"Les enfants n'ont pas de voix, alors on n'en parle pas" : les infanticides, "angle mort" de la lutte contre les violences faites aux mineurs
"Je n'ai pas pu sauver mon fils. Pour lui, c'est trop tard, lâche Aude Lafitte. Mais si mon histoire et mon combat peuvent permettre de sauver ne serait-ce qu'un enfant, alors tout ça n'aura pas servi à rien." Timothée est mort en mars 2019, à l'âge de deux mois, du syndrome du bébé secoué (SBS). Le père de l'enfant, mis en examen pour "violences volontaires ayant entraîné la mort sans intention de la donner", comparaît aux assises de Nanterre (Hauts-de-Seine) à partir du lundi 2 décembre.
Pour Aude Lafitte, qui a cofondé en 2023 l'association Action contre les violences infantiles (AVI), ce procès est l'occasion de mettre en lumière l'ampleur des sévices infligés aux mineurs. En France, un enfant est tué tous les cinq jours dans le cadre familial, selon un rapport remis au gouvernement en 2019. Un bilan sous-évalué car "il ne tient pas compte du 'chiffre noir' que constituent les meurtres non révélés de nouveau-nés tués à la naissance et les meurtres d'enfants non repérés, principalement ceux victimes du syndrome du bébé secoué", pointe le document.
Des faits qui ne sont pas officiellement recensés
Fiona, Tony, Célya... En dépit de rares affaires médiatisées, "les violences faites aux enfants restent très invisibilisées" et leurs ressorts sont mal connus, regrette Claire Bourdille, fondatrice du collectif Enfantiste. "Les enfants n'ont pas de voix, alors on n'en parle pas", abonde Martine Brousse, présidente de l'association La Voix de l'Enfant. Les deux femmes dénoncent le désintérêt de la recherche et l'absence de statistiques officielles. Le Service statistique ministériel de la sécurité intérieure (SSMSI) dispose bien, chaque année, du nombre d'infanticides familiaux connus des forces de l'ordre. Mais il ne recense ni l'âge des victimes ni les circonstances de leur mort. En 2022, 60 mineurs étaient concernés, selon ce décompte.

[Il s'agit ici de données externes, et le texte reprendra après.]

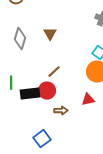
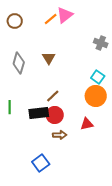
red circle: (47, 91) -> (55, 115), moved
black rectangle: (30, 94) -> (39, 113), moved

"Tant qu'on n'a pas de chiffres officiels sur les infanticides, les gens continueront de penser que ce ne sont que des faits divers, qui arrivent une fois de temps en temps."
Aude Lafitte, présidente d'Action contre les violences infantilesà franceinfo
Le collectif Enfantiste et la journaliste Marie Albert recensent depuis 2020 le nombre d'infanticides et leurs circonstances, en épluchant quotidiennement la presse. Une initiative inspirée par le décompte des féminicides réalisé par des collectifs féministes, qui a permis d'inscrire ce mot dans le langage courant, avant l'organisation d'un Grenelle des violences conjugales.
"En France, quand on parle d'infanticide, tout le monde pense aux néonaticides", souligne Claire Bourdille, en référence aux meurtres de nouveau-nés dont Véronique Courjault et Dominique Cottrez sont devenues les emblèmes. En 2011, la première a été condamnée à huit ans de prison pour avoir tué à la naissance trois de ses enfants – deux d'entre eux avaient été découverts dans le congélateur familial, à Séoul, en 2006. La seconde a été reconnue coupable en 2015 du meurtre de huit de ses nouveau-nés par étranglement. Les deux procès, très médiatisés, ont fasciné la France entière, le premier a même donné lieu à un film. Pourtant, "le terme d'infanticide est un terme générique qui recouvre des réalités très différentes", pointe la sociologue Julie Ancian, autrice de Les Violences inaudibles : récits d'infanticides, publié en 2022.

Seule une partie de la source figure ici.